Similar arrays

[Nilu]

Find if two arrays are similar, i.e, both contain same number of elements equally.

For eg., first_array = {4, 5, 1, 4, 6, 6, 9, 2}, , and second_array = {1, 4, 4, 9, 2, 6, 6, 5} are similar because both contain same number of elements and the same set of elements.

[Narendra Chennupati]

I can think of two solutions

Soulution-1
-----------------
 Sort the both arrays and compare --> O (N log N) time complexity, and constant space complexity

Solution-2
---------------
Hash the elements in Array-1 with their counts
Iterate through Array-2 and check if each element is present in the hash, if yes reduce the count....if the count becomes zero, don't consider that element.

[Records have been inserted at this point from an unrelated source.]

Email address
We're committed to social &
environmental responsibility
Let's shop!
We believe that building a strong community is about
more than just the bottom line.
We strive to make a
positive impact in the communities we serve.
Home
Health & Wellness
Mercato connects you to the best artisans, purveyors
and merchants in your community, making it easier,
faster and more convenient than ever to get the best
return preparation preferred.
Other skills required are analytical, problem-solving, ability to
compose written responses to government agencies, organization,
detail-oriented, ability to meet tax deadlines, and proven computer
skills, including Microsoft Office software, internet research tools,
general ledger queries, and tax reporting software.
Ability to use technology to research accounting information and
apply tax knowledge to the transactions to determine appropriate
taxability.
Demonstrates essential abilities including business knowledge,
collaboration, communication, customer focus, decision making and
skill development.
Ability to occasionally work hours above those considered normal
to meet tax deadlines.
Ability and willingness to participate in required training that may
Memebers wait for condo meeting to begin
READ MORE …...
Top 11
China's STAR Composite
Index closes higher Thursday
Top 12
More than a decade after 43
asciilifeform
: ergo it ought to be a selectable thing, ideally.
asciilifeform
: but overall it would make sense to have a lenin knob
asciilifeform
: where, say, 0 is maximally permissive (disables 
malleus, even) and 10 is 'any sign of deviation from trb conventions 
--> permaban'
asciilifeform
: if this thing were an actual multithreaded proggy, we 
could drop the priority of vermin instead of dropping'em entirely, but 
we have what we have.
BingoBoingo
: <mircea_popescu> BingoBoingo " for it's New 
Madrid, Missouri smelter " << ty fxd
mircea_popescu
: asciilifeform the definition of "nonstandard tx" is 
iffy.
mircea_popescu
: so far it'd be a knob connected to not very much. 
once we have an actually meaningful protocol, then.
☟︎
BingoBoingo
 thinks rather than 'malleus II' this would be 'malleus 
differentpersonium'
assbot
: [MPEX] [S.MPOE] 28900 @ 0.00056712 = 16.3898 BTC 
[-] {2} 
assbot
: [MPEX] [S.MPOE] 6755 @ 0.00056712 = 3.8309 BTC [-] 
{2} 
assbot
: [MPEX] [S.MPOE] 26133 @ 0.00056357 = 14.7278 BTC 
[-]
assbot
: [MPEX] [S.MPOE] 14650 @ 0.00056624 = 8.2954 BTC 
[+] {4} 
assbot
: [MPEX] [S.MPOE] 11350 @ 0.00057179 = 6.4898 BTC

Time complexity --> O (N) and Space complexity O(N)

-Narendra

[Nilu]

Yes, the above two solutions would work, but how about any other way of findoing out (i.e, not using sorting or hashing)?

[Narendra Chennupati]

Yeah...XOR both the arrays and if both are same then the result should be zero.

[Jyoti]

Curious problem, ingenious solution in O(n)... In practical situation we would want to make it O(1)... how?

[siddharth agrawal]

I don't think this is correct solution. Let's say A1={1,2,3,4,4} and A2={1,2,3}; then even in this case A1^A2==0

[Jyoti]

Nice catch! Any comment on the O(1) challenge that I put?

[Narendra Chennupati]

I am curious how you solve this with out even iterating through the array....

[Narendra Chennupati]

Two simple counters no_of_elements_in_array1 and no_of_elements_in_array2  will mitigate that problem.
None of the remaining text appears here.